The father of her first child also found out that she was HIV positive through one of her relatives. Suubi says he was so disappointed, but days later he called her so that they settle the issue once and for all.
“He was calm. He assured me that I should not worry because he was willing to take care of his responsibly. When he went for an HIV test he was negative. Though the relationship never went on; we remained friends.”
At the moment, Suubi is in a serious relationship with the father of her two twins. She says she disclosed her status to him before engaging in any sexual relationship.
“When we met, I actually disclosed my status to him, I told him what to expect. It was not that easy to convince him because he spent a few weeks without talking to me but after he called me and said that he wanted to try out a relationship with me. I later took him to my doctors who elaborated to him the possibilities of staying negative with an HIV positive partner.”
All her three children are HIV negative.
Dr Massy Mutumba, an assistant professor in the Department of Health Behavior and Biological Sciences at the University Of Michigan School Of Nursing says people have a right to love irrespective of their health status.
As an HIV advocate, Dr Mutumba divulges that they are working around the clock to empower young people to have health relationships.
“Of course we want them to disclose their status but keeping in mind the social environment we are living in, you don’t have to go around telling everyone your status. For various reasons there is a lot of stigma but we are working with these young people to overcome it.
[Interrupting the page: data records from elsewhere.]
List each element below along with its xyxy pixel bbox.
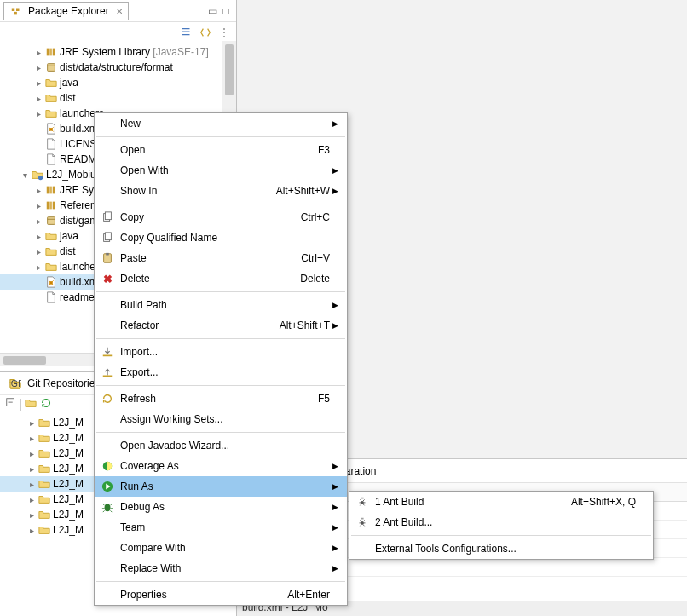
link-editor-icon[interactable] (199, 26, 212, 39)
svg-point-8 (38, 176, 43, 180)
tree-label: L2J_Mobius (46, 169, 101, 181)
svg-point-34 (361, 521, 364, 525)
ctx-item-copy[interactable]: CopyCtrl+C (95, 207, 347, 227)
ctx-item-build-path[interactable]: Build Path▶ (95, 295, 347, 315)
menu-label: Properties (117, 589, 277, 601)
ctx-item-open[interactable]: OpenF3 (95, 140, 347, 160)
runas-item-1-ant-build[interactable]: 1 Ant BuildAlt+Shift+X, Q (349, 492, 653, 512)
ctx-item-refresh[interactable]: RefreshF5 (95, 389, 347, 409)
twisty-icon[interactable]: ▸ (32, 78, 44, 88)
twisty-icon[interactable]: ▸ (32, 232, 44, 241)
ctx-item-copy-qualified-name[interactable]: Copy Qualified Name (95, 227, 347, 248)
svg-rect-14 (53, 202, 55, 210)
twisty-icon[interactable]: ▸ (32, 216, 44, 226)
ctx-item-run-as[interactable]: Run As▶ (95, 476, 347, 497)
twisty-icon[interactable]: ▸ (32, 247, 44, 256)
folder-icon (38, 508, 51, 521)
cov-icon (98, 460, 117, 472)
runas-item-external-tools-configurations[interactable]: External Tools Configurations... (349, 538, 653, 559)
ctx-item-compare-with[interactable]: Compare With▶ (95, 538, 347, 558)
package-explorer-icon (9, 4, 23, 18)
git-folder-icon[interactable] (25, 397, 37, 412)
file-icon (44, 153, 58, 166)
ctx-item-debug-as[interactable]: Debug As▶ (95, 497, 347, 517)
ctx-item-coverage-as[interactable]: Coverage As▶ (95, 456, 347, 476)
twisty-icon[interactable]: ▸ (26, 526, 38, 535)
twisty-icon[interactable]: ▸ (32, 94, 44, 103)
folder-icon (38, 431, 51, 445)
ctx-item-import[interactable]: Import... (95, 342, 347, 362)
context-menu[interactable]: New▶OpenF3Open With▶Show InAlt+Shift+W▶C… (94, 112, 348, 606)
tree-label: dist/data/structure/format (60, 61, 173, 73)
svg-rect-10 (49, 187, 52, 194)
maximize-icon[interactable]: □ (219, 4, 233, 18)
ctx-item-replace-with[interactable]: Replace With▶ (95, 558, 347, 579)
delx-icon: ✖ (98, 273, 117, 285)
twisty-icon[interactable]: ▸ (32, 262, 44, 272)
ctx-item-paste[interactable]: PasteCtrl+V (95, 248, 347, 268)
twisty-icon[interactable]: ▸ (26, 434, 38, 443)
menu-accelerator: Ctrl+C (301, 211, 330, 223)
tree-row[interactable]: ▸JRE System Library [JavaSE-17] (0, 44, 236, 60)
git-repositories-tab[interactable]: GIT Git Repositories (3, 375, 105, 392)
ctx-item-open-javadoc-wizard[interactable]: Open Javadoc Wizard... (95, 435, 347, 456)
svg-rect-4 (49, 49, 52, 56)
twisty-icon[interactable]: ▸ (26, 449, 38, 458)
tree-row[interactable]: ▸java (0, 75, 236, 90)
ctx-item-properties[interactable]: PropertiesAlt+Enter (95, 584, 347, 605)
svg-rect-5 (53, 49, 55, 56)
export-icon (98, 366, 117, 378)
menu-accelerator: Delete (300, 273, 330, 285)
menu-label: Refresh (117, 393, 308, 405)
twisty-icon[interactable]: ▸ (26, 510, 38, 520)
menu-accelerator: Alt+Shift+X, Q (571, 496, 636, 508)
git-refresh-icon[interactable] (40, 397, 52, 412)
ctx-item-export[interactable]: Export... (95, 362, 347, 383)
ctx-item-show-in[interactable]: Show InAlt+Shift+W▶ (95, 181, 347, 201)
minimize-icon[interactable]: ▭ (205, 4, 219, 18)
twisty-icon[interactable]: ▸ (26, 480, 38, 489)
twisty-icon[interactable]: ▸ (32, 186, 44, 195)
menu-separator (96, 432, 345, 433)
twisty-icon[interactable]: ▸ (32, 109, 44, 118)
view-menu-icon[interactable]: ⋮ (217, 26, 231, 39)
menu-separator (96, 204, 345, 204)
submenu-arrow-icon: ▶ (330, 462, 338, 470)
runas-item-2-ant-build[interactable]: 2 Ant Build... (349, 512, 653, 533)
run-as-submenu[interactable]: 1 Ant BuildAlt+Shift+X, Q2 Ant Build...E… (349, 491, 654, 560)
close-icon[interactable]: ✕ (116, 7, 123, 16)
menu-label: Run As (117, 481, 320, 492)
ctx-item-delete[interactable]: ✖DeleteDelete (95, 268, 347, 289)
tree-row[interactable]: ▸dist (0, 90, 236, 106)
ctx-item-open-with[interactable]: Open With▶ (95, 160, 347, 181)
menu-label: Team (117, 521, 320, 533)
menu-label: 2 Ant Build... (372, 516, 626, 528)
tree-row[interactable]: ▸dist/data/structure/format (0, 60, 236, 75)
ctx-item-assign-working-sets[interactable]: Assign Working Sets... (95, 409, 347, 429)
collapse-all-icon[interactable] (180, 26, 193, 39)
git-item-label: L2J_M (53, 463, 84, 475)
ctx-item-team[interactable]: Team▶ (95, 517, 347, 538)
menu-accelerator: Alt+Enter (287, 589, 330, 601)
twisty-icon[interactable]: ▸ (32, 63, 44, 72)
jar-icon (44, 60, 58, 74)
menu-label: Copy Qualified Name (117, 232, 320, 244)
twisty-icon[interactable]: ▸ (32, 201, 44, 210)
lib-icon (44, 45, 58, 59)
twisty-icon[interactable]: ▸ (32, 48, 44, 57)
git-item-label: L2J_M (53, 417, 84, 429)
run-icon (98, 481, 117, 492)
ctx-item-new[interactable]: New▶ (95, 113, 347, 134)
folder-icon (44, 91, 58, 105)
menu-label: Replace With (117, 562, 320, 574)
ctx-item-refactor[interactable]: RefactorAlt+Shift+T▶ (95, 315, 347, 336)
twisty-icon[interactable]: ▸ (26, 495, 38, 504)
git-repositories-title: Git Repositories (27, 377, 100, 389)
collapse-all-icon[interactable] (5, 397, 17, 412)
twisty-icon[interactable]: ▸ (26, 464, 38, 474)
copy-icon (98, 232, 117, 244)
twisty-icon[interactable]: ▸ (26, 418, 38, 428)
package-explorer-tab[interactable]: Package Explorer ✕ (3, 2, 129, 20)
twisty-icon[interactable]: ▾ (19, 170, 31, 180)
menu-label: Export... (117, 366, 320, 378)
This is the right time for them to be in relationships but again how would you have children that are negative, how do engage in a relationship without transmitting HIV, those are some of the things we want people to be aware of, ” she says.
Statistics:
According to Namusoke, in the late 1980s and 1990s, over 150,000 babies were born with HIV/AIDS because there was no Prevention of mother-to-child HIV transmission (PMTCT) intervention at that time. Most of the children have grown up and they are currently sexually active.
Nevertheless since 1980s, the prevalence rate has since dropped to around 6 per cent. Uganda records about 50,000 new HIV infections annually currently, down from 150,000 in 2013. People dying from AIDS-related illnesses have also reduced by 73 per cent; from 75,000 in the late 1980s and early 1990s, to 20,000 today.
According to a report presented by The Joint United Nations Programme on HIV/AIDS (UNAIDS) in February 2017, young people, especially girls aged between 15 and 24, were disproportionately affected by HIV infection. Among adolescent girls; every single hour, two young women were getting infected with HIV in Uganda. The prevalence of the virus among adolescent girls stood at 9.1 per cent, compared to the national prevalence rate of 6.2 per cent.
Uganda registers 230 HIV new infections a day. Despite widely available anti-retroviral therapy, 76 people die of AIDS-related causes every single day.